# Bummed... Fired our breeder today.



## Eddiemoto (May 4, 2013)

People always talk about good breeders and bad breeders. It seems we chose our initial breeder poorly. From the beginning they were hard to deal with and get responses. Now, I don't know if they are a mill or not, but certainly unprofessional. 

So, no puppy for a while longer but best for all involved.


----------



## redbirddog (Apr 23, 2010)

Good for you. Lessons sometimes are tough to learn, but better now than in a year when you had a problem and no one was home.

RBD


----------



## KB87 (Jan 30, 2012)

I commend you on doing what's necessary to get a quality dog from a quality breeder that fits for you and your family. It takes a lot to step back and evaluate things in the midst of puppy fever. You'll find the right breeder for you and will have a fantastic pup in no time! Perhaps your local V club can help direct you to a breeder that will make your V dreams come true!


----------



## datacan (May 15, 2011)

Not sure if you considered experience and professional reputation of your breeder, past litters, dog's general health, dog's temperament, dog's living conditions...

Personally, I like people who are experienced even if they come across less than smooth. Avoid smooth talking car salesman type. Give me the facts and don't sugarcoat the truth. 
Try to buy a German dog from a German breeder, and you'll know what I mean. 

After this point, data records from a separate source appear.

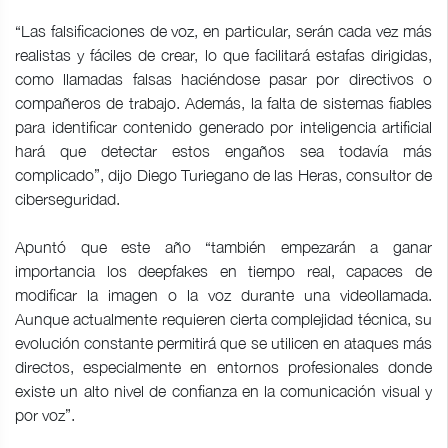
“Las falsificaciones de voz, en particular, serán cada vez más
realistas y fáciles de crear, lo que facilitará estafas dirigidas,
como llamadas falsas haciéndose pasar por directivos o
compañeros de trabajo. Además, la falta de sistemas fiables
para identificar contenido generado por inteligencia artificial
hará que detectar estos engaños sea todavía más
complicado”, dijo Diego Turiegano de las Heras, consultor de
ciberseguridad.
Apuntó que este año “también empezarán a ganar
importancia los deepfakes en tiempo real, capaces de
modificar la imagen o la voz durante una videollamada.
Aunque actualmente requieren cierta complejidad técnica, su
evolución constante permitirá que se utilicen en ataques más
directos, especialmente en entornos profesionales donde
existe un alto nivel de confianza en la comunicación visual y
por voz”.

In any case, congrats on making a firm decision, I'm sure you had good reasons. 

8)


----------



## Eddiemoto (May 4, 2013)

Stepping back from puppy fever is exactly what we had to do. Not just me, but the rest of the family as well. It's good though and we will have more time to prep. 

Datacan, that is a good point. I really don't need smooth and kept using that as an excuse for one more chance. We aren't 

What really finalized things was when I discovered a BBB rating of F. Didn't see that initially since they are actually doing business as from an entirely different state.


----------



## Nelly (Feb 7, 2013)

Good for you Eddiemoto you took the absolute right road there. Sorry you have to wait but it will definitely be worth it from a good breeder.


----------



## stryker (Dec 9, 2012)

Better a day to soon then a day to late


----------



## texasred (Jan 29, 2012)

Eddiemoto
There is nothing compared to seeing for yourself.
I do, and don't like ratings.
Good ratings could be from friends, and bad ratings could be from people with a different agenda.
It can be tough to find the truth.
Find a vizsla group and start going to any, and all events.
You will meet wonderful people and their dogs.
You will be building a network to find a pup that's right for you. Then traveling with your new pup to them later. Don't limit your search to just your local area.
Closer does not always mean better, it just means easier to pick up.
I would start making a list of what you plan to do with the pup, and putting them in order of importance to you. 
Then list how much time you have daily to work on training and exercise.


----------



## stryker (Dec 9, 2012)

And anotherthing not all breeders good, bad or otherwise are always the right breeder for you. Remember your breeder should match your needs as well as being moral and ethical to the breed. As you can tell on here some people are very very needy others not so much


----------